Our project goal is to operationalize this working, machine learning microservice using kubernetes, which is an open-source system for automating the management of containerized applications. In this project you will:

  • Test your project code using linting
  • Complete a Dockerfile to containerize this application
  • Deploy your containerized application using Docker and make a prediction
  • Improve the log statements in the source code for this application
  • Configure Kubernetes and create a Kubernetes cluster
  • Deploy a container using Kubernetes and make a prediction
  • Upload a complete Github repo with CircleCI to indicate that your code has been tested

Setup the Environment

  • Create a virtualenv and activate it
  • Run make install to install the necessary dependencies

Running app.py

  1. Standalone: python app.py
  2. Run in Docker: ./run_docker.sh
  3. Run in Kubernetes: ./run_kubernetes.sh

Kubernetes Steps

  • Setup and Configure Docker locally: Install docker for mac. It will install Docker desktop , Kubernetes and kubectl by default. [https://www.docker.com ]
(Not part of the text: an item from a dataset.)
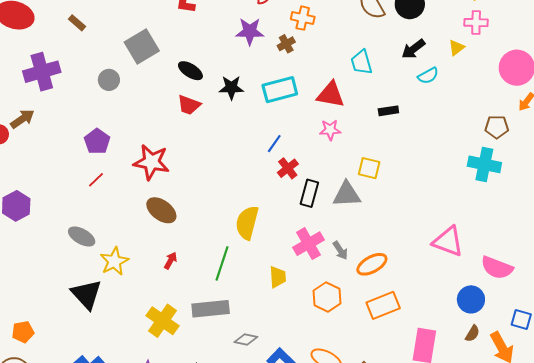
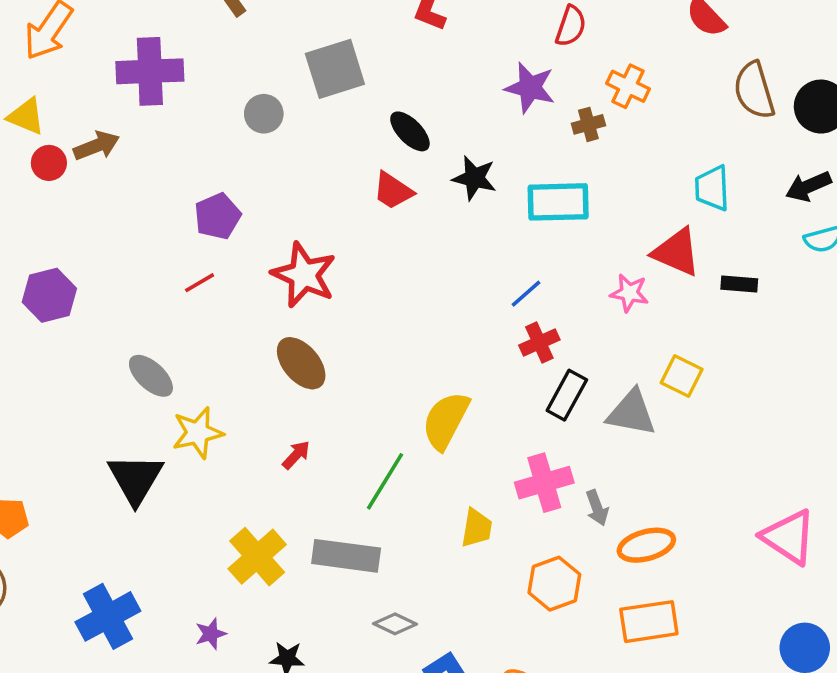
red triangle: (331, 95) -> (676, 252), moved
    Building docker image docker build -t ml-kubermnetes . To List the images created docker image ls To start the docker image docker run -p 8080:80 ml-kubermnetes
    Add all the above command in a file run_docker.sh

  • Setup and Configure Kubernetes locally: Install kubectl and minikube. Start minikube: minikube start. Verify cluster: kubectl config view.

  • Create Flask app in Container: Create a Docker file with workign directory WORKDIR /app Copy COPY . app.py /app/ to container. Install the dependencies. RUN pip install --upgrade pip &&\ pip install --trusted-host pypi.python.org -r requirements.txt Build the docker image, list docker images created and run the containerized Flask app by calling script: ./run_docker.sh. Make a prediction: Open a separate tab and call script: ./make_prediction.sh.
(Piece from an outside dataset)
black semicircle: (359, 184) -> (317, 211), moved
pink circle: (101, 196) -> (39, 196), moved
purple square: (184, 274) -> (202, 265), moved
  • Run via kubectl: Run the containerized application by calling script: ./run_kubernetes.sh. (Check pod status by executing kubectl get pod and rerun run_kubernetes.sh script when status changes from ContainerCreating to Running). Make a prediction: Open a separate tab and call script: ./make_prediction.sh.

  • Delete the Kubernetes cluster: minikube delete (Or pause by running minikube stop).
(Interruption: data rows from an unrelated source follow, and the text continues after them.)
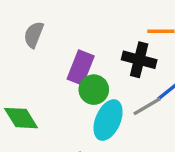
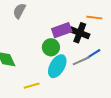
purple rectangle: (81, 68) -> (62, 30), moved, turned 42

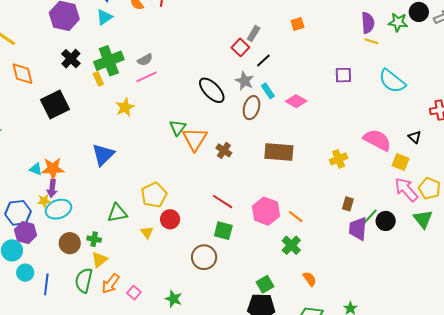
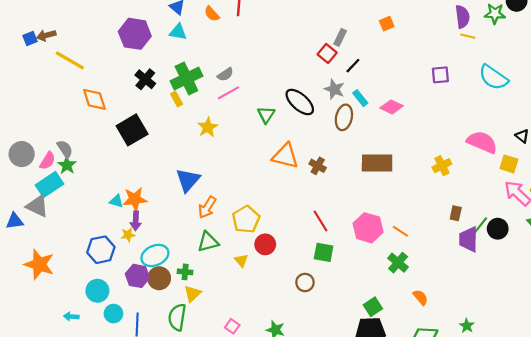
cyan triangle: (104, 17) -> (178, 32), turned 48
green triangle: (178, 128) -> (266, 115), moved
orange triangle: (195, 139) -> (285, 156), turned -44
red line: (223, 202) -> (321, 221), turned 30
cyan ellipse: (58, 209) -> (155, 255), moved
purple hexagon: (25, 232) -> (137, 276), moved
brown circle: (204, 257) -> (305, 282), size x0.7
orange arrow: (111, 284) -> (207, 207), moved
Description of the files used in this project

  • app.py - A Flask app created usign python to predict Boston Housing prices.
  • requirements.txt - All the required packages to run the application sucessfully.
  • Makefile - steps and commands used to install dependencies including pylint for application and hadolint for Docker file.
  • Dockerfile - Contains the command to create and build a Docker Image.
  • make_prediction.sh - Sample data passed to the API to geta prediction.
  • run_docker.sh - The shell script includes steps to build , list and run containers.
  • upload_docker.sh : This includes commands to define dockerpath, authenticate and tag image and push the docker image to the docker path (in the docker hub)
  • run_kubernetes.sh : This includes commands to run the deployed docker image in a kubernetes cluster
  • /output_txt_files - Folder contains the output logs of the Docker and Kubernetes.
  • /.circleci/config.yml - Configuration file created to run CI build which includes the steps , installing dependencies.